New investor body could lack firepower, say bosses
LONDON (Reuters) - UK proposals for an investor forum to improve relations with company boards face a challenge garnering support from hedge funds and sovereign wealth funds and avoiding charges of collusion, executives say.
Speakers at the Reuters Global Investment Outlook 2013 Summit this week said efforts to create a workable shareholder forum - as proposed in this summer's Kay Review - could be hampered by the difficulty in working with shorter-term or secretive investors, who are an increasingly powerful shareholder force.
Economist John Kay's government-backed review, published in July and aimed at preventing a Barclays-style board implosion, said fund investors could improve returns to savers if they engaged collectively with company boards rather than individually.
"It's a challenge," said Rod Paris, head of investments at Standard Life Investments (SL.L). "Not everyone values it (engagement) in the same way, it's a shifting pool of investors (on a company's shareholder list).
"Do hedge funds and sovereign wealth funds have the same degree of interest in promoting this?"
Last week the Investment Management Association (IMA), trade body for the UK's 4.2 trillion pound asset management sector, said it was assessing support among institutional investors for a forum.
The aim would be to enable investors to see if other shareholders support their calls for change at companies and to promote longer-term decision-making by company management, the IMA said.
However, Ewen Cameron Watt, chief strategist at the BlackRock Investment Institute (BLK.N), pointed out that traditional investors now account for a relatively small portion of UK equity ownership. The Association of British Insurers' members, for instance, own just 20 percent of the UK stock market.
"Ownership of the UK equity market is very fragmented," said Cameron Watt, who declined to comment on the Kay Review specifically.
"I was speaking at a conference last week which was a group of IR (investor relations) people from listed corporates and they were saying 'it's really difficult, because we've got passive funds on our register, we've got hedge funds on our register, we've got non-domestic funds on our register'."
He highlighted trader Glencore's (GLEN.L) $33 billion takeover of miner Xstrata XTA.L as an example of where sovereign wealth funds and arbitrageurs could be the deciding factor in a takeover.
"The Qataris at the end of the day and the hedge funds were the conditionality at the end," he said.
The Kay Review of UK Equity Markets and Long-Term Decision Making was commissioned by Business Secretary Vince Cable in response to the takeover of confectioner Cadbury by U.S. rival Kraft Foods (KRFT.O), which critics said was driven by short-term investors seeking a quick reward.
The drive to improve relations between companies and shareholders comes after an investor backlash earlier this year, dubbed the "shareholder spring", which cost the jobs of executives such as Aviva (AV.L) boss Andrew Moss and Sly Bailey, head of newspaper group Trinity Mirror (TNI.L).

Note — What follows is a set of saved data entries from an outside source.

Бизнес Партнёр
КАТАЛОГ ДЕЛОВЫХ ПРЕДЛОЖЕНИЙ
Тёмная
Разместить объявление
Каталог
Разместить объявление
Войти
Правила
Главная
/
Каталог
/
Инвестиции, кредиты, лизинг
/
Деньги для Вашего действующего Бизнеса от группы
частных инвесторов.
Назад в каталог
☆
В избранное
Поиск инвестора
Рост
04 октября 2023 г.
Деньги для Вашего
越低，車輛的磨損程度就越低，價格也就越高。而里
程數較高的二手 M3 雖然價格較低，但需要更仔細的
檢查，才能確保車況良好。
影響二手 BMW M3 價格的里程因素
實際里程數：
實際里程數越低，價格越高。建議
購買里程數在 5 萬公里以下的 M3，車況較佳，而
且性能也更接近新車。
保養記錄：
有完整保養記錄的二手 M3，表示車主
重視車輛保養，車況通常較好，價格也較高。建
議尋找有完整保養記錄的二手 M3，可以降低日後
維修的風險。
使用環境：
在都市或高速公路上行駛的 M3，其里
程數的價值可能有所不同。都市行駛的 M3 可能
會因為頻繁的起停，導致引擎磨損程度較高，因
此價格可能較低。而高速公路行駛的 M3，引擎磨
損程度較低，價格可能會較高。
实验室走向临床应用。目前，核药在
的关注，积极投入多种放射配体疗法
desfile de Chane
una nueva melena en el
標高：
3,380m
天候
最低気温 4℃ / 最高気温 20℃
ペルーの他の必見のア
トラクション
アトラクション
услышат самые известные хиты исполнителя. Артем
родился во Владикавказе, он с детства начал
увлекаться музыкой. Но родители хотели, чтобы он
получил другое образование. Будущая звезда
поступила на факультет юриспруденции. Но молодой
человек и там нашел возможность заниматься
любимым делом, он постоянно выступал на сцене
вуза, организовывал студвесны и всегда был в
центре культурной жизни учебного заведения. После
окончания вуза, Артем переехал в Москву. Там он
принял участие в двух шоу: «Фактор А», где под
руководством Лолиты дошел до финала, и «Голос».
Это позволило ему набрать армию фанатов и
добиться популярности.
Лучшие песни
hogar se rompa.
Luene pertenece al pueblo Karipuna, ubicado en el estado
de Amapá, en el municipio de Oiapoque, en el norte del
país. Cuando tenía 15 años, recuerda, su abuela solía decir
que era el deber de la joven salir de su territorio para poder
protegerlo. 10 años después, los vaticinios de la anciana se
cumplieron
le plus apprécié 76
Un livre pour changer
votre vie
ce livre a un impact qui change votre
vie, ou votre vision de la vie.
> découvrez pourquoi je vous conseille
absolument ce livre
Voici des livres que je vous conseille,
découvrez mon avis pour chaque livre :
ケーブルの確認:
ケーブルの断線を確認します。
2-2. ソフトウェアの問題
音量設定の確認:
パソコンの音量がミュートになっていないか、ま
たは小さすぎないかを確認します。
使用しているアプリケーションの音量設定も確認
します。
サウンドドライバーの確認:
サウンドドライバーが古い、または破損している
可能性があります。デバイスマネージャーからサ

When publishing his review Kay also highlighted Barclays (BARC.L) as a "classic illustration" where collective engagement would have ensured a more orderly transition for the board after the bank lost its top three executives in the fallout from the Libor rate-rigging scandal.
However, Standard Life's Paris said that in trying to set up a forum to work with other shareholders, investors had to be careful to avoid acting as a concert party - a group acting in concert in a takeover bid.
"I think you've got to be realistic about how we can work. Remember collusion? We have to be careful of (that)," he said.
"We've got some industry bodies that attempt to overcome this fragmentation and give a forum for the articulation and the more concerted voice, but you cannot act as a concert party."
Paris also said there was a tension between investors sharing their ideas for corporate change whilst also avoiding publicity, which can damage delicate talks between companies and their shareholders.
"The conflict is the more public the discussions, sometimes ... the harder it is to make change," he said. "So the industry has to get that balance right."